If you require ${\displaystyle \scriptstyle P}$ > 0.95 you must have ${\displaystyle \scriptstyle N}$ > 318310. So the answer is that you cannot be ensured that there will be no draws. Bo Jacoby (talk) 12:14, 2 July 2010 (UTC).

A clarification. In a "winner take all" sort of contest, "no draw" is a weaker condition than a complete, non-degenerate ranking. That is, N₁ ≤ N₂ ≤ ··· ≤ N₉ < N₁₀, rather than N₁ < N₂ < ··· < N₉ < N₁₀. (Because you still have a clear winner if one person gets all the questions right, and everyone else ties with no questions right.) If you want no draws in a Olympics-style first/second/third contest, the condition would be N₁ ≤ N₂ ≤ ···≤ N₇ < N₈ < N₉ < N₁₀. The probabilities of each condition will be different. -- 174.24.195.56 (talk) 18:07, 3 July 2010 (UTC)

Only nine, if you had a knock-out tournament with quickest buzzer answers first and wrong answer means opponent wins. 92.28.245.229 (talk) 21:48, 3 July 2010 (UTC)

searching for a solution

Hello, my todays question is as follows.

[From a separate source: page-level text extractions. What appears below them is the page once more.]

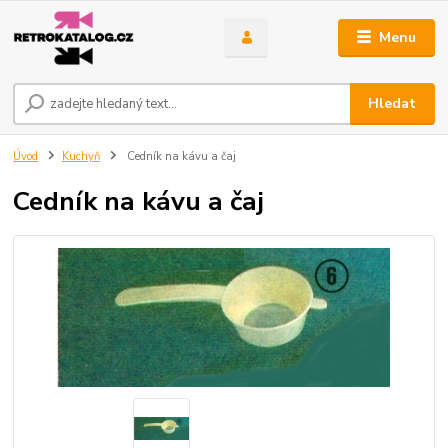
Menu
Hledat
Úvod
Kuchyň
Cedník na kávu a čaj
Cedník na kávu a čaj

Let n be a natural number and [1,n] stand for the set {1,2,3...n}. Let b be a natural number and consider the equation x+y-z=b, where b is a fixed natural number > 1. Let ${\displaystyle I_{1}=[1,\left\lceil {\frac {b}{5}}\right\rceil ],I_{2}=[\left\lfloor {\frac {b+\left\lceil {\frac {b}{5}}\right\rceil }{2}}+1\right\rfloor ,b-\left\lceil {\frac {b}{5}}\right\rceil ]}$.

We need to show that it is not possible to find x,y,z such that they solve the equation and x,y is in I₂, and z in I₁. What I am trying to do is to show that the maximum value of b+z is strictly less then the minimum value of x+y. But all I can show is that ${\displaystyle x+y>{\frac {6b}{5}}}$ and ${\displaystyle b+z<{\frac {6b}{5}}+1}$. This does not solve the problem. Can someone advise me what am I doing wrong. Thanks--Shahab (talk) 18:30, 1 July 2010 (UTC)

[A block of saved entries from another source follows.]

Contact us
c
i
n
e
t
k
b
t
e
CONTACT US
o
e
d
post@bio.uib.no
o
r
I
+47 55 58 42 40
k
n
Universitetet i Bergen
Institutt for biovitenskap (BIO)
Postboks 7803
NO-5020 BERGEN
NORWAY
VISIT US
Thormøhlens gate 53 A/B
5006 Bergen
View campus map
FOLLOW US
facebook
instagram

What you wrote looks good to me; but as you see, just using the identities ${\displaystyle x\leq \lceil x\rceil <x+1}$ and ${\displaystyle x-1<\lfloor x\rfloor \leq x}$ may not be sufficient.

Try leaving the expressions unsimplified, i.e. ${\displaystyle b+z\leq b+\left\lceil {\frac {b}{5}}\right\rceil }$ and ${\displaystyle x+y\geq 2\left\lfloor {\frac {b+\left\lceil {\frac {b}{5}}\right\rceil }{2}}+1\right\rfloor }$, and then checking cases individually for b modulo 10. 98.235.80.144 (talk) 20:55, 1 July 2010 (UTC)

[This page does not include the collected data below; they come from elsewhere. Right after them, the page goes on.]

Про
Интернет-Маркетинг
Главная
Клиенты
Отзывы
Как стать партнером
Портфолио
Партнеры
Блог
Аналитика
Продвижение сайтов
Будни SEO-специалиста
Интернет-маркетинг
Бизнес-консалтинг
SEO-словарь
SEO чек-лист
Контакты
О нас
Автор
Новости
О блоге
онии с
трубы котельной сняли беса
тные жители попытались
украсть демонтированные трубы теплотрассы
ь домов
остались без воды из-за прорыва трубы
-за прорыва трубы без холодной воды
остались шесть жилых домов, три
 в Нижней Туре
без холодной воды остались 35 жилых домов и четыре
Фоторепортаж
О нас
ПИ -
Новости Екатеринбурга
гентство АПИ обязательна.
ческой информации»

I do not get what you are asking me to do. Can you please elaborate a little. And from where did you get 10 in the picture. (Thanks for replying)-Shahab (talk) 02:05, 2 July 2010 (UTC)

The phrase "b modulo 10" refers to modular arithmetic or the modulo operation (used in computer programming). Those articles have a lot more detail than the basic idea you need for this problem, though.

Here's the idea: Since b is an integer, we have the following 10 cases-- b=10n+0, b=10n+1, b=10n+2, b=10n+3, ..., up to b=10n+9. We can plug each option for b into the formulas above, compute the floor and ceiling functions exactly, and then see that x+y>b+z in each case.

For example, let's look at the case b=10n+7. Then

${\displaystyle b+z\leq b+\left\lceil {\frac {b}{5}}\right\rceil =10n+7+\left\lceil {\frac {10n+7}{5}}\right\rceil =10n+7+\left\lceil 2n+{\frac {7}{5}}\right\rceil =10n+7+(2n+2)=12n+9}$.

On the other hand,

${\displaystyle x+y\geq 2\left\lfloor {\frac {b+\left\lceil {\frac {b}{5}}\right\rceil }{2}}+1\right\rfloor =2\left\lfloor {\frac {10n+7+\left\lceil {\frac {10n+7}{5}}\right\rceil }{2}}+1\right\rfloor =2\left\lfloor {\frac {10n+7+\left\lceil 2n+{\frac {7}{5}}\right\rceil }{2}}+1\right\rfloor }$

${\displaystyle =2\left\lfloor {\frac {10n+7+(2n+2)}{2}}+1\right\rfloor =2\left\lfloor {\frac {12n+9}{2}}+1\right\rfloor =2\left\lfloor 6n+{\frac {11}{2}}\right\rfloor =2(6n+5)=12n+10}$

This proves that there are no solutions if b=7, 17, 27, 37, or any other positive integer ending in 7. If you check the other 9 cases yourself, you'll have the complete proof for all possible values of b. (Or maybe you'll find a counterexample-- I haven't checked them myself.) The reason to check cases of b modulo 10 is that it lets us cancel the denominators 5 and 2. If the problem had denominators of 7 and 3, then you would want to check all cases for b modulo 21 to use this method. 98.235.80.144 (talk) 02:47, 2 July 2010 (UTC)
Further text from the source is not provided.